* _WORK REQUIRED_:
Sift the material for lines containing "from", and return them.

(INFORMATION begins)

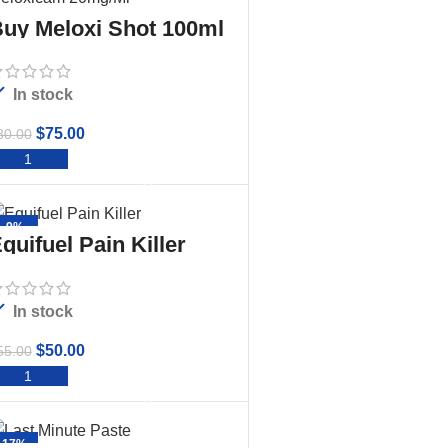
uy Meloxi Shot 100ml
nline – Meloxicam
20mg/Ml
In stock
$
75.00
80.00
ADD TO CART
-9%
quifuel Pain Killer
In stock
$
50.00
55.00
ADD TO CART
-17%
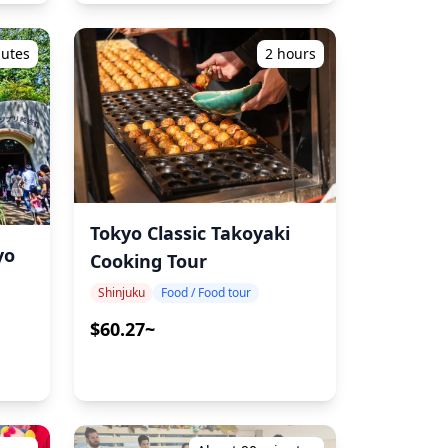
nutes
2 hours
Tokyo Classic Takoyaki
yo
Cooking Tour
Shinjuku
Food / Food tour
$60.27~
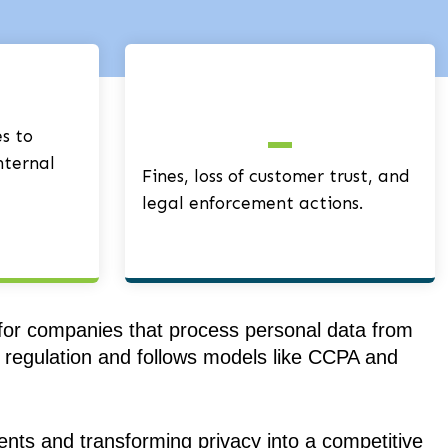
s to
nternal
Fines, loss of customer trust, and
legal enforcement actions.
 for companies that process personal data from
cy regulation and follows models like CCPA and
ents and transforming privacy into a competitive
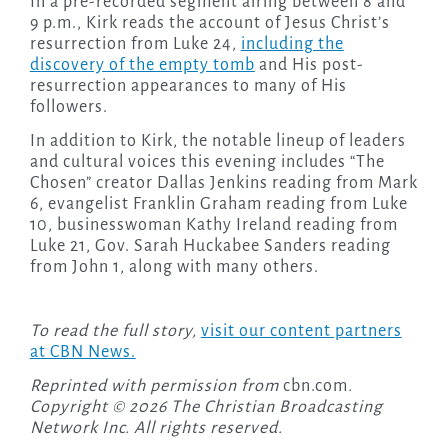
In a pre-recorded segment airing between 8 and
9 p.m., Kirk reads the account of Jesus Christ’s
resurrection from Luke 24,
including the
discovery of the empty tomb
and His post-
resurrection appearances to many of His
followers.
In addition to Kirk, the notable lineup of leaders
and cultural voices this evening includes “The
Chosen” creator Dallas Jenkins reading from Mark
6, evangelist Franklin Graham reading from Luke
10, businesswoman Kathy Ireland reading from
Luke 21, Gov. Sarah Huckabee Sanders reading
from John 1, along with many others.
To read the full story,
visit our content partners
at CBN News.
Reprinted with permission from
cbn.com
.
Copyright © 2026 The Christian Broadcasting
Network Inc. All rights reserved.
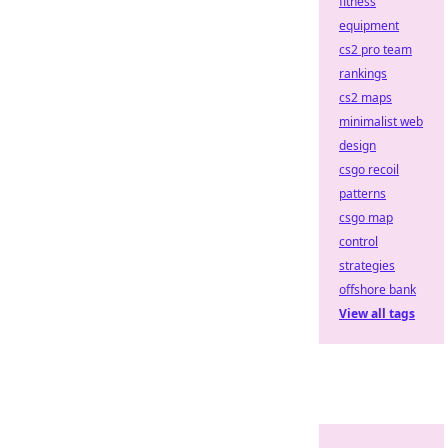
fitness
equipment
cs2 pro team
rankings
cs2 maps
minimalist web
design
csgo recoil
patterns
csgo map
control
strategies
offshore bank
View all tags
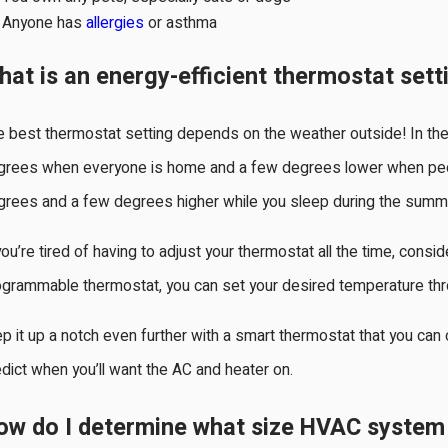
Anyone has
allergies
or asthma
hat is an energy-efficient thermostat sett
e best thermostat setting depends on the weather outside! In th
grees when everyone is home and a few degrees lower when peo
grees and a few degrees higher while you sleep during the summ
you’re tired of having to adjust your thermostat all the time, con
grammable thermostat, you can set your desired temperature thro
p it up a notch even further with a smart thermostat that you can c
dict when you’ll want the AC and heater on.
ow do I determine what size HVAC system 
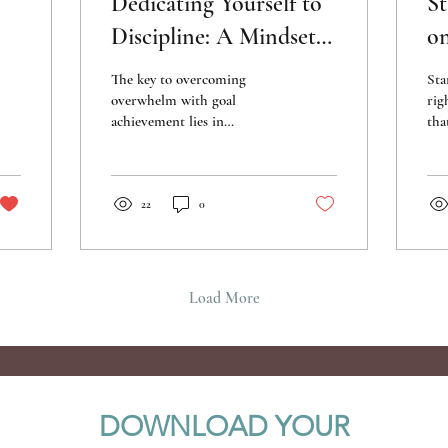
Dedicating Yourself to
St
Discipline: A Mindset
on
Strategy for Achieving
G
The key to overcoming
Sta
Goals
Cl
overwhelm with goal
rig
achievement lies in
tha
cultivating a mindset rooted
and
in discipline.
ahe
22
0
Load More
DOWNLOAD YOUR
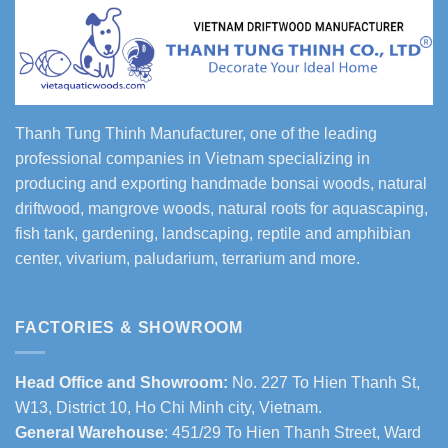
Thanh Tung Thinh Manufacturer, one of the leading
professional companies in Vietnam specializing in
producing and exporting handmade bonsai woods, natural
driftwood, mangrove woods, natural roots for aquascaping,
fish tank, gardening, landscaping, reptile and amphibian
center, vivarium, paludarium, terrarium and more.
FACTORIES & SHOWROOM
Head Office and Showroom:
No. 227 To Hien Thanh St,
W13, District 10, Ho Chi Minh city, Vietnam.
General Warehouse
: 451/29 To Hien Thanh Street, Ward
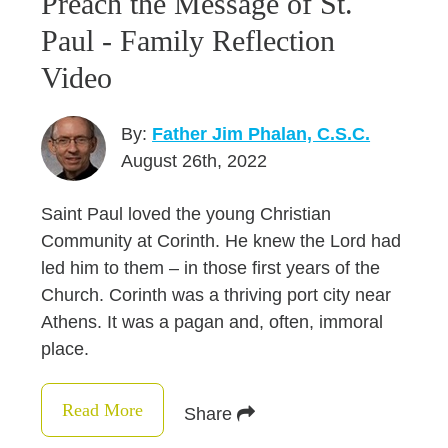
Preach the Message of St.
Paul - Family Reflection
Video
By:
Father Jim Phalan, C.S.C.
August 26th, 2022
Saint Paul loved the young Christian
Community at Corinth. He knew the Lord had
led him to them – in those first years of the
Church. Corinth was a thriving port city near
Athens. It was a pagan and, often, immoral
place.
Read More
Share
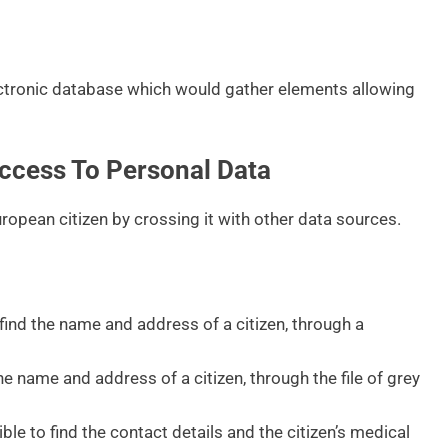
ctronic database which would gather elements allowing
ccess To Personal Data
opean citizen by crossing it with other data sources.
ind the name and address of a citizen, through a
he name and address of a citizen, through the file of grey
le to find the contact details and the citizen’s medical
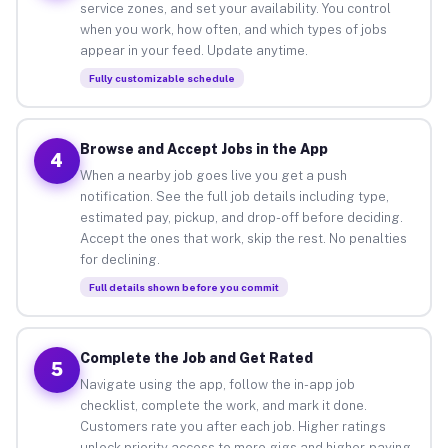
service zones, and set your availability. You control
when you work, how often, and which types of jobs
appear in your feed. Update anytime.
Fully customizable schedule
Browse and Accept Jobs in the App
4
When a nearby job goes live you get a push
notification. See the full job details including type,
estimated pay, pickup, and drop-off before deciding.
Accept the ones that work, skip the rest. No penalties
for declining.
Full details shown before you commit
Complete the Job and Get Rated
5
Navigate using the app, follow the in-app job
checklist, complete the work, and mark it done.
Customers rate you after each job. Higher ratings
unlock priority access to more gigs and higher-paying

(INFORMATION ends)

* _SOLVED PROBLEM_:
 for companies that process personal data from
resurrection from Luke 24,
Chosen” creator Dallas Jenkins reading from Mark
6, evangelist Franklin Graham reading from Luke
10, businesswoman Kathy Ireland reading from
from John 1, along with many others.
Reprinted with permission from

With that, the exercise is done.